In probability theory, when we assert that two events are independent, we intuitively mean that knowing whether or not one of them occurred makes it neither more probable nor less probable that the other occurred. For example, the events "today is Tuesday" and "it rains today" are independent.

Similarly, when we assert that two random variables are independent, we intuitively mean that knowing something about the value of one of them does not yield any information about the value of the other. For instance, the height of a person and their IQ are independent random variables. Another typical example of two independent variables is given by repeating an experiment: roll a die twice, let X be the number you get the first time, and Y the number you get the second time. These two variables are independent.

Independent events

We define two events E1 and E2 of a probability space to be independent iff

P(E1E2) = P(E1) · P(E2).
Here E1E2 (the intersection of E1 and E2) is the event that E1 and E2 both occur; P denotes the probability of an event.

If P(E2) ≠ 0, then the independence of E1 and E2 can also be expressed with conditional probabilities:

P(E1 | E2) = P(E1)
which is closer to the intuition given above: the information that E2 happened does not change our estimate of the probability of E1.

If we have more than two events, then pairwise independence is insufficient to capture the intuitive sense of independence.

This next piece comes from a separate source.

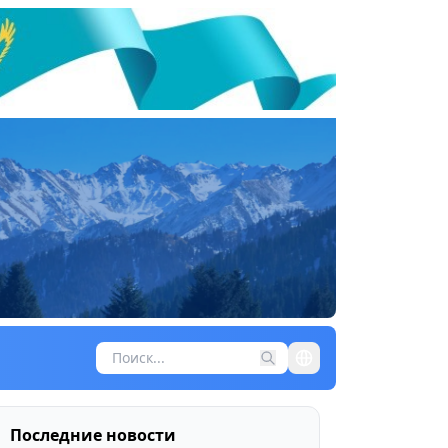
Последние новости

So a set S of events is said to be independent if every finite nonempty subset { E1, ..., En } of S satisfies

P(E1 ∩ ... ∩ En) = P(E1) · ... · P(En).

This is called the multiplication rule for independent events.

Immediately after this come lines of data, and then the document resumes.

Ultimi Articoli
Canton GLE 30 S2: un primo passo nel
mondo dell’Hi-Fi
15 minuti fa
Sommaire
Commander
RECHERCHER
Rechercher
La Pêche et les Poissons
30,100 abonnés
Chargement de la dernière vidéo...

Independent random variables

We define random variables X and Y to be independent if

Pr[(X in A) & (Y in B)] = Pr[X in A] · Pr[Y in B]
for A and B any Borel subsets of the real numbers.

If X and Y are independent, then the expectation operator has the nice property

E[X· Y] = E[X] · E[Y]
and for the variance we have
Var(X + Y) = Var(X) + Var(Y).

Furthermore, if X and Y are independent and have probability densities fX(x)and fY(y), then (X,Y) has a joint density of
fXY(x,y)dx dy = fX(x)dx fY(y)dy.

Still need to deal with independence of sets of more than 2 random variables.